Hemicrania continua

Since on our ward we are dealing with strokes mainly, there is a tendency to forget basic neurologic knowledge, in particular in emergency settings. This happened recently in the following case: a 43 yo storage worker comes at 2 am into the ER, complaining about 4 months of unilateral headache, non side-shifting, with ugly exacerbations from his usual 4 to 8-9/10. Upon examination you discover a Horner syndrome and some tearing and noserunning. Interestingly he describes unilateral photophobia.

This is not a dissection, neither an SAH. As with all headaches history is the way to get to the truth, and maybe some treatment.
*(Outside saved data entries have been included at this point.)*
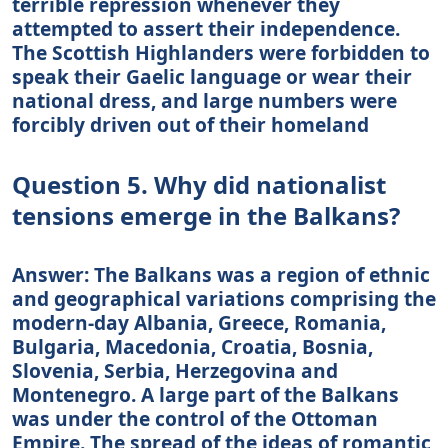
terrible repression whenever they
attempted to assert their independence.
The Scottish Highlanders were forbidden to
speak their Gaelic language or wear their
national dress, and large numbers were
forcibly driven out of their homeland
Question 5. Why did nationalist
tensions emerge in the Balkans?
Answer: The Balkans was a region of ethnic
and geographical variations comprising the
modern-day Albania, Greece, Romania,
Bulgaria, Macedonia, Croatia, Bosnia,
Slovenia, Serbia, Herzegovina and
Montenegro. A large part of the Balkans
was under the control of the Ottoman
Empire. The spread of the ideas of romantic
Here are some important questions to ask:

  • Does the headache shift side?
  • Is it diurnally fixed?
  • Worse on lying than on standing?
  • Better with rest?
  • Loccally triggerable?
  • Visual disturbance?
  • Nausea/vomiting?
  • Photo-/phono-/osmo-/kinetophobia? Unilateral?
  • What triggers are there?
  • What drugs help? 

In all the trigeminoautonomic cephalagias, you have to get a picture (i.e. MRI)  eventually, but this should not preclude from treatment. Try oxygen 100%, triptans and indomethacin. Our case does have hemicrania continua, which by definition should react to this unique drug – but this is recently doubted.

References: in addition to the above article try the series of Peter Goadsby’s lectures on headache on YouTube.